Las muchachas de Azorín

Las señoritas de una capital de provincia castellana se paseaban por la calle principal con unos militares. Era una de esas ciudades que tienen soportarles en la plaza y que parecen dormidas a la sombra de la catedral. Sus abuelas y sus madres habían pasado también por esta calle, hablando siempre de novios y trajes. Así pasearon también ellas hasta el año 1931. Unicamente los tenientes y los trapos habían ocupado hasta entonces sus pensamientos. Pero desde el año 1931… ¡Ah! Desde entonces todo cambió por completo. Lola, Carmen, Angelita, Rosario, María…, abandonaron para siempre el encaje de bolillos y se hicieron militantes. Por las tardes, en el paseo, no se habla de otra cosa.
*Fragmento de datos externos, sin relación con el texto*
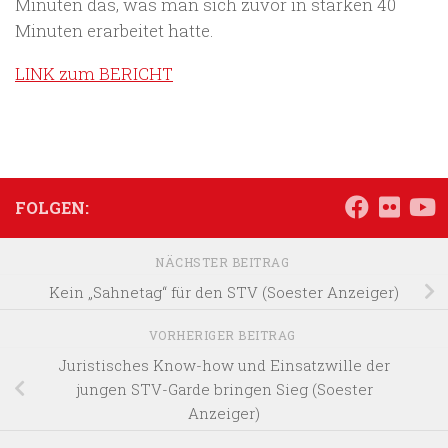
Minuten das, was man sich zuvor in starken 40
Minuten erarbeitet hatte.
LINK zum BERICHT
FOLGEN:
NÄCHSTER BEITRAG
Kein „Sahnetag“ für den STV (Soester Anzeiger)
VORHERIGER BEITRAG
Juristisches Know-how und Einsatzwille der
jungen STV-Garde bringen Sieg (Soester
Anzeiger)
Cogida del brazo de Angelina, como es costumbre en las ciudades que tienen catedral y soportales, estuve yo un atardecer paseando entre tenientes de infantería. De pronto oí que Angelita le decía a su novio, que, por excepción, era paisano: 

—Oye, mi vida. El domingo no podremos vernos. 

—¿Cómo? ¿Qué dices? 

—Que no podremos vernos. Me han avisado para salir de propaganda. Tenemos que hablar en tres pueblos distintos, y en cada pueblo hemos de recorrer cinco locales. Total, quince discursos. No sé cómo me las voy a arreglar.

El novio de Angelita no protestó lo más mínimo. Él se hacía cargo de que esto de la propaganda es una cosa muy seria. Si acaso, opuso un reparo prudente.
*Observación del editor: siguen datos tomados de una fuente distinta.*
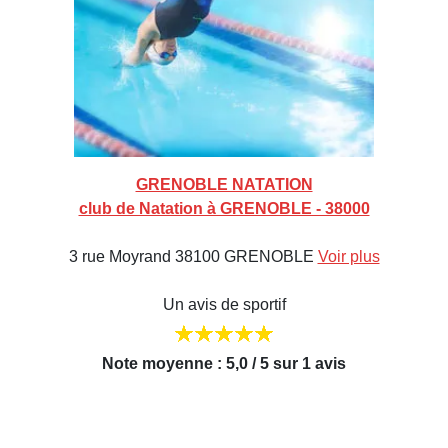
GRENOBLE NATATION
club de Natation à GRENOBLE - 38000
3 rue Moyrand 38100 GRENOBLE
Voir plus
Un avis de sportif
Note moyenne : 5,0 / 5 sur 1 avis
—Pues andad con cuidado, porque en algunos pueblos tiran piedras.

Yo recordé entonces el escándalo que se produjo en mi pueblo hará quince años, cuando llegó allí una propagandista socialista para hablar en un mitin. Las señoras hicieron una novena de desagravios a la Virgen, y las señoritas se santiguaban, no comprendiendo cómo había mujeres capaces de predicar extrañas teorías delante de todo un pueblo. 

Hace días, una señorita de pueblo a quien quise equivocar, porque creí sinceramente que hablaba de memoria, me soltó un discurso que me dejó helada: 

—Yo voto lo que me dicta mi conciencia —terminó diciéndome. Más tarde la pregunté que cómo podía improvisar en un día a veces veinte discursos, y me explicó: 

—En la mayoría de los sitios decimos lo mismo. Y , sobre todo, cuando me corto o se me va el hilo y no sé por dónde salir, digo: «Todo el Poder para el jefe», y durante la ovación tengo tiempo de reponerme. Lo aprendí de una socialista. 

¿Pero decía ella eso? 

—No; ella decía: «Proletarios de todos los países, uníos.» Pero para el caso es igual.